[WHAT NEEDS TO BE DONE]
All of the data below should be printed again word for word, pictures excluded.

[Stored data entries]

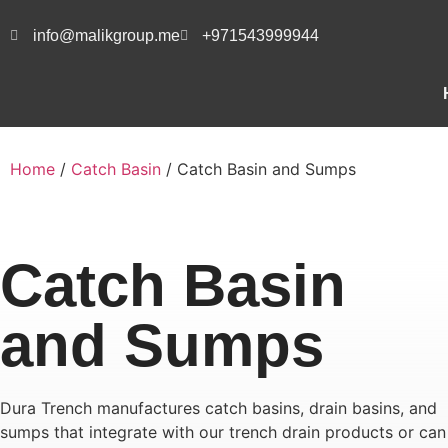
info@malikgroup.me
+971543999944
Home
/
Catch Basin
/ Catch Basin and Sumps
Catch Basin
and Sumps
Dura Trench manufactures catch basins, drain basins, and
sumps that integrate with our trench drain products or can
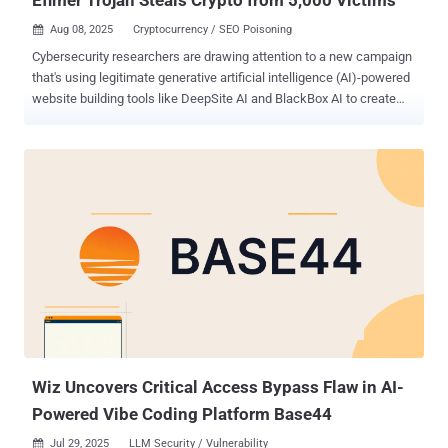
Aug 08, 2025
Cryptocurrency / SEO Poisoning

Cybersecurity researchers are drawing attention to a new campaign
that's using legitimate generative artificial intelligence (AI)-powered
website building tools like DeepSite AI and BlackBox AI to create
replica phishing pages mimicking Brazilian government agencies as
part of a financially motivated campaign. The activity involves the
creation of lookalike sites imitating Brazil's State Department of
Traffic and Ministry of Education, which then trick unsuspecting
users into making unwarranted payments through the country's PIX
payment system, Zscaler ThreatLabz said. These fraudulent sites
are artificially boosted using search engine optimization (SEO)
poisoning techniques to enhance their visibility, thereby increasing
the likelihood of success of the attack. "Source code analysis
reveals signatures of generative AI tools, such as overly explanatory
comments meant to guide developers, non-functional elements that
would typically work on an authentic website, and...
Wiz Uncovers Critical Access Bypass Flaw in AI-
Powered Vibe Coding Platform Base44
Jul 29, 2025
LLM Security / Vulnerability

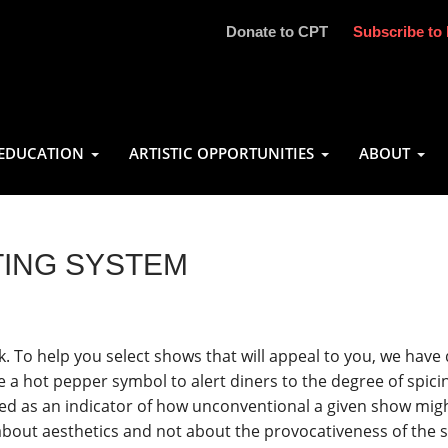
Donate to CPT
Subscribe to 
EDUCATION
ARTISTIC OPPORTUNITIES
ABOUT
TING SYSTEM
k. To help you select shows that will appeal to you, we hav
e a hot pepper symbol to alert diners to the degree of spici
d as an indicator of how unconventional a given show migh
bout aesthetics and not about the provocativeness of the su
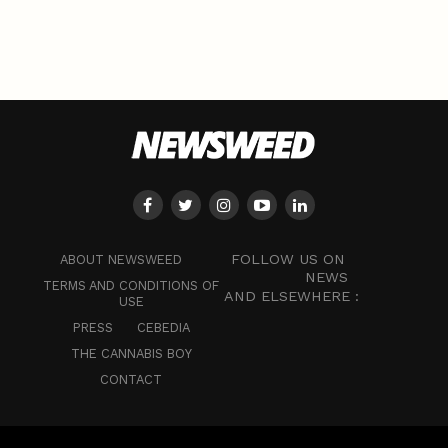
FOLLOW US ON
ABOUT NEWSWEED
NEWS
TERMS AND CONDITIONS OF
AND ELSEWHERE :
USE
PRESS
CEBEDIA
THE CANNABIS BOY
CONTACT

[OUTPUT OF THE TASK]
info@malikgroup.me
+971543999944
Home
/
Catch Basin
/ Catch Basin and Sumps
Catch Basin
and Sumps
Dura Trench manufactures catch basins, drain basins, and
sumps that integrate with our trench drain products or can
Aug 08, 2025
Cryptocurrency / SEO Poisoning

Cybersecurity researchers are drawing attention to a new campaign
that's using legitimate generative artificial intelligence (AI)-powered
website building tools like DeepSite AI and BlackBox AI to create
replica phishing pages mimicking Brazilian government agencies as
part of a financially motivated campaign. The activity involves the
creation of lookalike sites imitating Brazil's State Department of
Traffic and Ministry of Education, which then trick unsuspecting
users into making unwarranted payments through the country's PIX
payment system, Zscaler ThreatLabz said. These fraudulent sites
are artificially boosted using search engine optimization (SEO)
poisoning techniques to enhance their visibility, thereby increasing
the likelihood of success of the attack. "Source code analysis
reveals signatures of generative AI tools, such as overly explanatory
comments meant to guide developers, non-functional elements that
would typically work on an authentic website, and...
Wiz Uncovers Critical Access Bypass Flaw in AI-
Powered Vibe Coding Platform Base44
Jul 29, 2025
LLM Security / Vulnerability

Donate to CPT
Subscribe to 
EDUCATION
ARTISTIC OPPORTUNITIES
ABOUT
TING SYSTEM
k. To help you select shows that will appeal to you, we hav
e a hot pepper symbol to alert diners to the degree of spici
d as an indicator of how unconventional a given show migh
bout aesthetics and not about the provocativeness of the su
FOLLOW US ON
ABOUT NEWSWEED
NEWS
TERMS AND CONDITIONS OF
AND ELSEWHERE :
USE
PRESS
CEBEDIA
THE CANNABIS BOY
CONTACT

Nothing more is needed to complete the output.